>>>
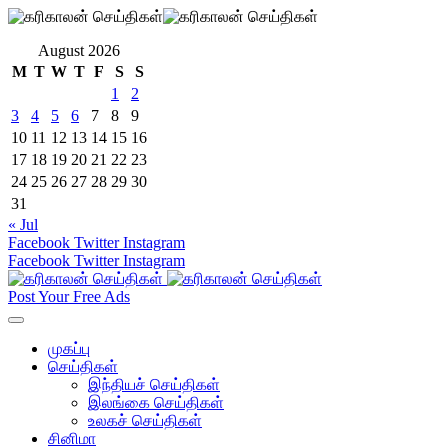
August 2026
M
T
W
T
F
S
S
1
2
3
4
5
6
7
8
9
10
11
12
13
14
15
16
17
18
19
20
21
22
23
24
25
26
27
28
29
30
31
« Jul
Facebook
Twitter
Instagram
Facebook
Twitter
Instagram
Post Your Free Ads
முகப்பு
செய்திகள்
இந்தியச் செய்திகள்
இலங்கை செய்திகள்
உலகச் செய்திகள்
சினிமா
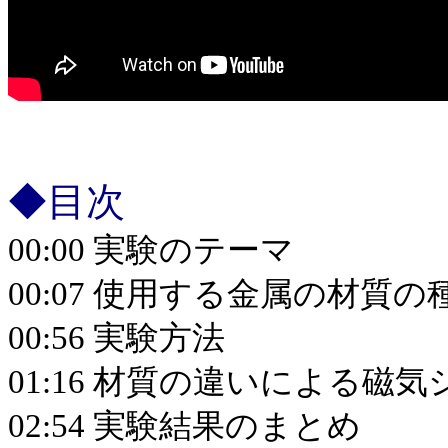
◆目次
00:00 実験のテーマ
00:07 使用する金属の材質の
00:56 実験方法
01:16 材質の違いによる磁
02:54 実験結果のまとめ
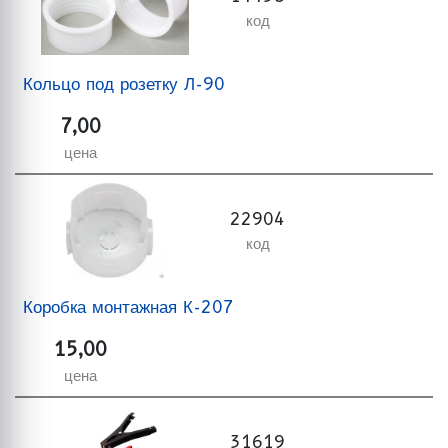
код
Кольцо под розетку Л-90
7,00
цена
22904
код
Коробка монтажная К-207
15,00
цена
31619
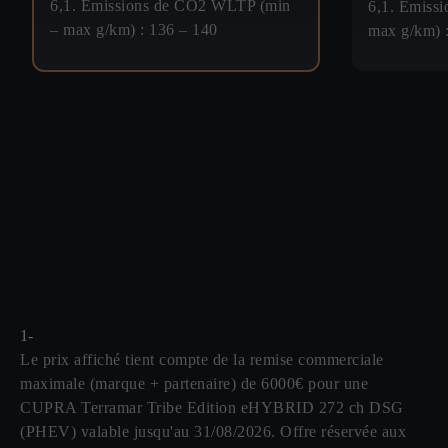
6,1. Émissions de CO2 WLTP (min
6,1. Émiss
– max g/km) : 136 – 140
max g/km) 
1-
Le prix affiché tient compte de la remise commerciale
maximale (marque + partenaire) de 6000€ pour une
CUPRA Terramar Tribe Edition eHYBRID 272 ch DSG
(PHEV) valable jusqu'au 31/08/2026. Offre réservée aux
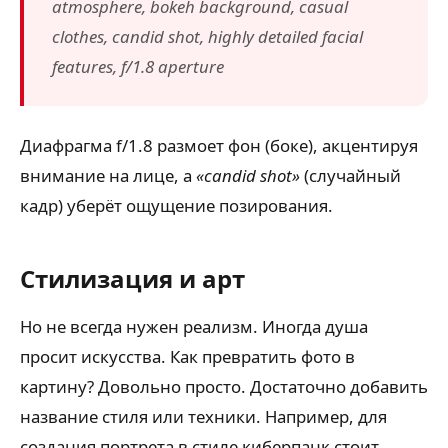
atmosphere, bokeh background, casual
clothes, candid shot, highly detailed facial
features, f/1.8 aperture
Диафрагма f/1.8 размоет фон (боке), акцентируя
внимание на лице, а
«candid shot»
(случайный
кадр) уберёт ощущение позирования.
Стилизация и арт
Но не всегда нужен реализм. Иногда душа
просит искусства. Как превратить фото в
картину? Довольно просто. Достаточно добавить
название стиля или техники. Например, для
создания портрета в стиле киберпанк стоит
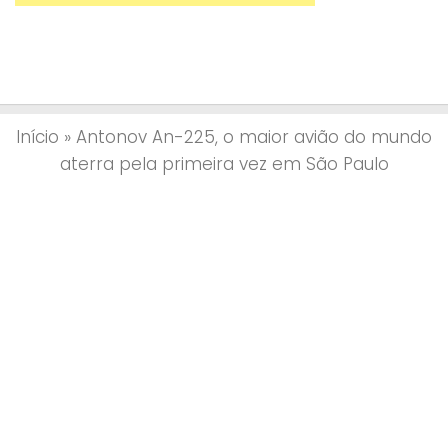
Início
»
Antonov An-225, o maior avião do mundo
aterra pela primeira vez em São Paulo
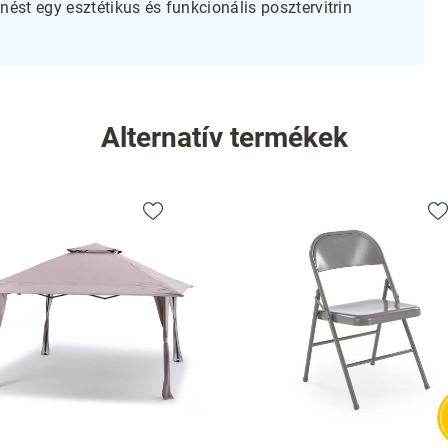
ést egy esztétikus és funkcionális posztervitrin
Alternatív termékek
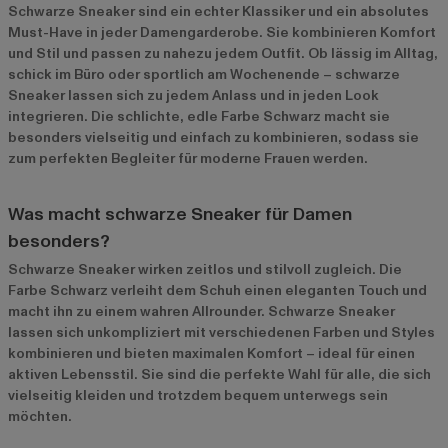
Schwarze Sneaker sind ein echter Klassiker und ein absolutes
Must-Have in jeder Damengarderobe. Sie kombinieren Komfort
und Stil und passen zu nahezu jedem Outfit. Ob lässig im Alltag,
schick im Büro oder sportlich am Wochenende – schwarze
Sneaker lassen sich zu jedem Anlass und in jeden Look
integrieren. Die schlichte, edle Farbe Schwarz macht sie
besonders vielseitig und einfach zu kombinieren, sodass sie
zum perfekten Begleiter für moderne Frauen werden.
Was macht schwarze Sneaker für Damen
besonders?
Schwarze Sneaker wirken zeitlos und stilvoll zugleich. Die
Farbe Schwarz verleiht dem Schuh einen eleganten Touch und
macht ihn zu einem wahren Allrounder. Schwarze Sneaker
lassen sich unkompliziert mit verschiedenen Farben und Styles
kombinieren und bieten maximalen Komfort – ideal für einen
aktiven Lebensstil. Sie sind die perfekte Wahl für alle, die sich
vielseitig kleiden und trotzdem bequem unterwegs sein
möchten.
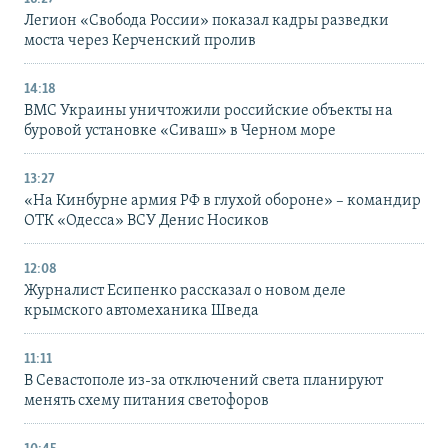
Легион «Свобода России» показал кадры разведки
моста через Керченский пролив
14:18
ВМС Украины уничтожили российские объекты на
буровой установке «Сиваш» в Черном море
13:27
«На Кинбурне армия РФ в глухой обороне» – командир
ОТК «Одесса» ВСУ Денис Носиков
12:08
Журналист Есипенко рассказал о новом деле
крымского автомеханика Шведа
11:11
В Севастополе из-за отключений света планируют
менять схему питания светофоров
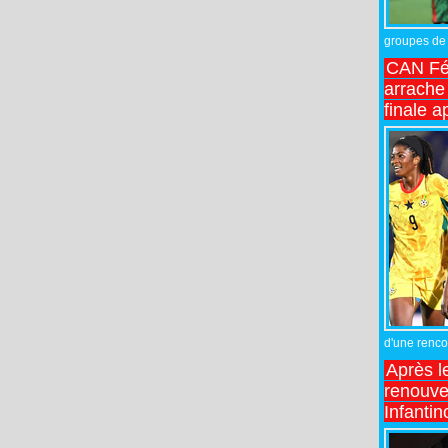
groupes de 
CAN Fé
arrache 
finale a
d'une rencon
Après l
renouve
Infantin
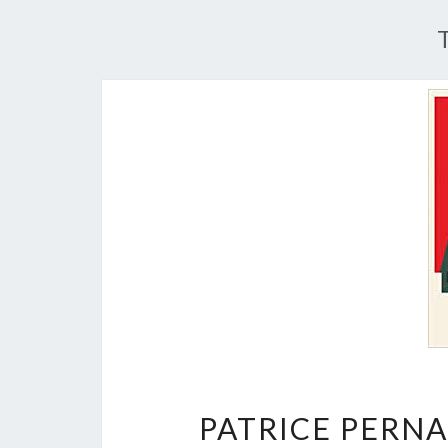
PATRICE PERNA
<<<
- **What is required**
Each entry above should come back word for word, and no picture should come with it.

- **Solution below**
August 2026
M
T
W
T
F
S
S
1
2
3
4
5
6
7
8
9
10
11
12
13
14
15
16
17
18
19
20
21
22
23
24
25
26
27
28
29
30
31
« Jul
Facebook
Twitter
Instagram
Facebook
Twitter
Instagram
Post Your Free Ads
முகப்பு
செய்திகள்
இந்தியச் செய்திகள்
இலங்கை செய்திகள்
உலகச் செய்திகள்
சினிமா
◆目次
00:00 実験のテーマ
00:07 使用する金属の材質の
00:56 実験方法
01:16 材質の違いによる磁
02:54 実験結果のまとめ
код
Кольцо под розетку Л-90
7,00
цена
22904
код
Коробка монтажная К-207
15,00
цена
31619
6,1. Émissions de CO2 WLTP (min
6,1. Émiss
– max g/km) : 136 – 140
max g/km) 
1-
Le prix affiché tient compte de la remise commerciale
maximale (marque + partenaire) de 6000€ pour une
CUPRA Terramar Tribe Edition eHYBRID 272 ch DSG
(PHEV) valable jusqu'au 31/08/2026. Offre réservée aux
atmosphere, bokeh background, casual
clothes, candid shot, highly detailed facial
features, f/1.8 aperture
Диафрагма f/1.8 размоет фон (боке), акцентируя
внимание на лице, а
«candid shot»
(случайный
кадр) уберёт ощущение позирования.
Стилизация и арт
Но не всегда нужен реализм. Иногда душа
просит искусства. Как превратить фото в
картину? Довольно просто. Достаточно добавить
название стиля или техники. Например, для
создания портрета в стиле киберпанк стоит
Início
»
Antonov An-225, o maior avião do mundo
aterra pela primeira vez em São Paulo
ést egy esztétikus és funkcionális posztervitrin
Alternatív termékek
Schwarze Sneaker sind ein echter Klassiker und ein absolutes
Must-Have in jeder Damengarderobe. Sie kombinieren Komfort
und Stil und passen zu nahezu jedem Outfit. Ob lässig im Alltag,
schick im Büro oder sportlich am Wochenende – schwarze
Sneaker lassen sich zu jedem Anlass und in jeden Look
integrieren. Die schlichte, edle Farbe Schwarz macht sie
besonders vielseitig und einfach zu kombinieren, sodass sie
zum perfekten Begleiter für moderne Frauen werden.
Was macht schwarze Sneaker für Damen
besonders?
Schwarze Sneaker wirken zeitlos und stilvoll zugleich. Die
Farbe Schwarz verleiht dem Schuh einen eleganten Touch und
macht ihn zu einem wahren Allrounder. Schwarze Sneaker
lassen sich unkompliziert mit verschiedenen Farben und Styles
kombinieren und bieten maximalen Komfort – ideal für einen
aktiven Lebensstil. Sie sind die perfekte Wahl für alle, die sich
vielseitig kleiden und trotzdem bequem unterwegs sein
möchten.
Легион «Свобода России» показал кадры разведки
моста через Керченский пролив
14:18
ВМС Украины уничтожили российские объекты на
буровой установке «Сиваш» в Черном море
13:27
«На Кинбурне армия РФ в глухой обороне» – командир
ОТК «Одесса» ВСУ Денис Носиков
12:08
Журналист Есипенко рассказал о новом деле
крымского автомеханика Шведа
11:11
В Севастополе из-за отключений света планируют
менять схему питания светофоров
groupes de 
CAN Fé
arrache 
finale a
d'une rencon
Après l
renouve
Infantin
PATRICE PERNA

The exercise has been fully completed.